Tanpa pikir-panjang lagi Indra menawarkan penisnya yang sudah memerah ke hadapanku, ia mengocoknya dan.. croot-croot-croot, sebanyak lebih dari lima kali semprotan yang memuntahkan mani hangat yang langsung kusantap habis saat itu.
Kami berdua betul-betul kehabisan tenaga, selama hampir 2 jam kami bersenggama. Akhirnya Indra mengajakku mandi bersama, dan asiknya lagi ternyata dia punya bathtub yang mewah. Kami saling membersihkan diri, saat itu kembali Indra yang paling agresif menciumi tubuhku saat di bawah pancuran.
"Mas, cakep deh, Indra suka sama Mas.." Ngaku Indra saat ia bersandar di dadaku waktu berendam di bak mandi.
"Mas Erlan juga sayang sama Indra, ingat gak waktu SMP dulu?"
"Ingat Mas, kan Mas yang nunggangin Indra waktu rumah lagi sepi, di kamar mbok kan?" Jawabnya jujur
"Indra mau tidak jadi pacar Mas?"
"Mau Mas, mau, asal Mas jangan pacaran sama cewek yah, janji yah."
"Iya-iya, Mas cuma sayang sama Indra kok."
Malam itu kami berdekapan dan membuat sebuah memori, memori yang akan dikenang seumur hidup.
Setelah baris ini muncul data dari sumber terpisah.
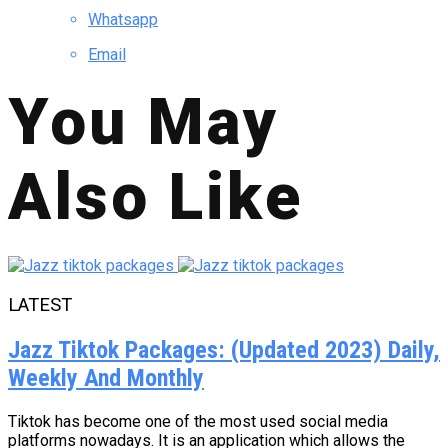
Whatsapp
Email
You May
Also Like
LATEST
Jazz Tiktok Packages: (Updated 2023) Daily,
Weekly And Monthly
Tiktok has become one of the most used social media
platforms nowadays. It is an application which allows the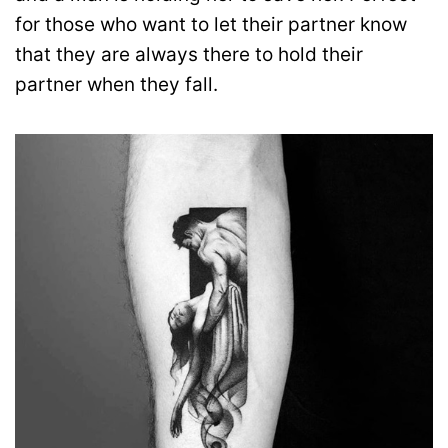
for those who want to let their partner know
that they are always there to hold their
partner when they fall.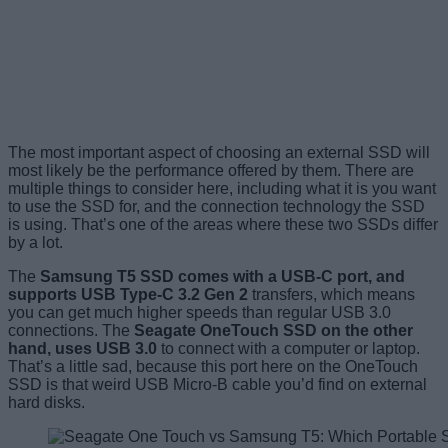
The most important aspect of choosing an external SSD will
most likely be the performance offered by them. There are
multiple things to consider here, including what it is you want
to use the SSD for, and the connection technology the SSD
is using. That’s one of the areas where these two SSDs differ
by a lot.
The
Samsung T5 SSD comes with a USB-C port, and
supports USB Type-C 3.2 Gen 2
transfers, which means
you can get much higher speeds than regular USB 3.0
connections. The
Seagate OneTouch SSD on the other
hand, uses USB 3.0
to connect with a computer or laptop.
That’s a little sad, because this port here on the OneTouch
SSD is that weird USB Micro-B cable you’d find on external
hard disks.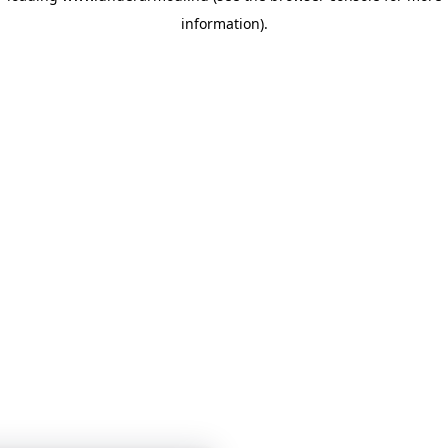
information)
.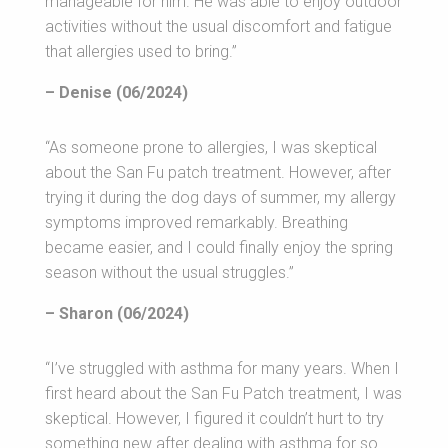
manageable for him. He was able to enjoy outdoor
activities without the usual discomfort and fatigue
that allergies used to bring.”
– Denise (06/2024)
“As someone prone to allergies, I was skeptical
about the San Fu patch treatment. However, after
trying it during the dog days of summer, my allergy
symptoms improved remarkably. Breathing
became easier, and I could finally enjoy the spring
season without the usual struggles.”
– Sharon (06/2024)
“I’ve struggled with asthma for many years. When I
first heard about the San Fu Patch treatment, I was
skeptical. However, I figured it couldn’t hurt to try
something new after dealing with asthma for so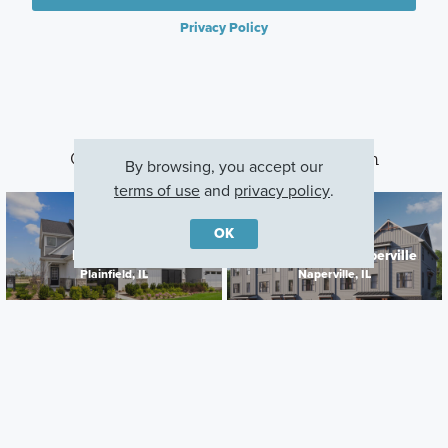
Privacy Policy
Other Communities With This Plan
By browsing, you accept our
terms of use
and
privacy policy
.
OK
Lockley Park
Everly Trace of Naperville
Plainfield, IL
Naperville, IL
Careers
Warranty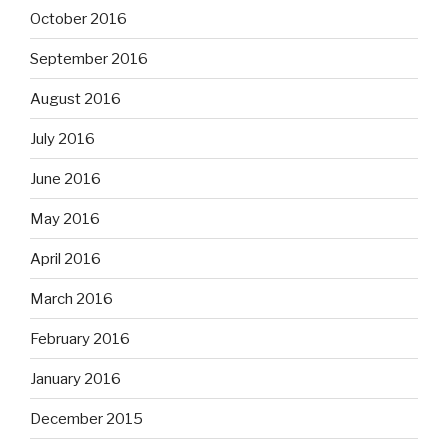
October 2016
September 2016
August 2016
July 2016
June 2016
May 2016
April 2016
March 2016
February 2016
January 2016
December 2015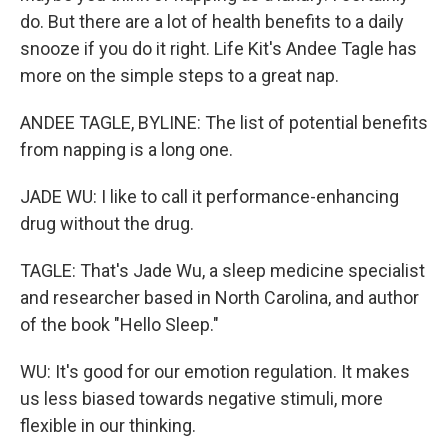
do. But there are a lot of health benefits to a daily
snooze if you do it right. Life Kit's Andee Tagle has
more on the simple steps to a great nap.
ANDEE TAGLE, BYLINE: The list of potential benefits
from napping is a long one.
JADE WU: I like to call it performance-enhancing
drug without the drug.
TAGLE: That's Jade Wu, a sleep medicine specialist
and researcher based in North Carolina, and author
of the book "Hello Sleep."
WU: It's good for our emotion regulation. It makes
us less biased towards negative stimuli, more
flexible in our thinking.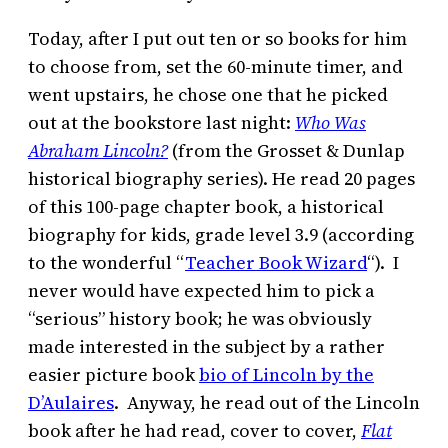
Today, after I put out ten or so books for him
to choose from, set the 60-minute timer, and
went upstairs, he chose one that he picked
out at the bookstore last night:
Who Was
Abraham Lincoln?
(from the Grosset & Dunlap
historical biography series). He read 20 pages
of this 100-page chapter book, a historical
biography for kids, grade level 3.9 (according
to the wonderful “
Teacher Book Wizard
“). I
never would have expected him to pick a
“serious” history book; he was obviously
made interested in the subject by a rather
easier picture book
bio of Lincoln by the
D’Aulaires
. Anyway, he read out of the Lincoln
book after he had read, cover to cover,
Flat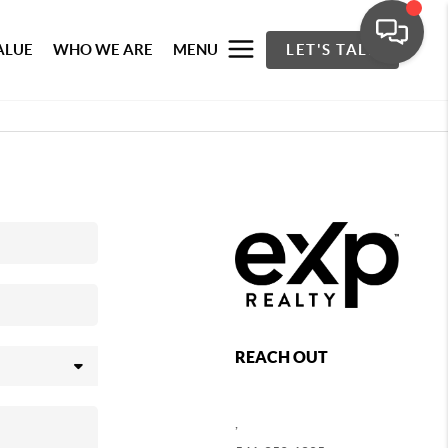
ALUE
WHO WE ARE
MENU
LET'S TALK
REACH OUT
,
Entah jika kebahagiaan itu akan pergi, tapi Indralah yang paling berharap penuh. Semoga dia tidak kecewa suatu hari nanti, karena pada akhirnya, perjalanan ini akan mendapati jalan buntu. Setelah kejadian hari itu, Indra menjadi sahabat sejatiku yang selalu berbagi suka dan duka sekaligus menjadi pacarku yang setia.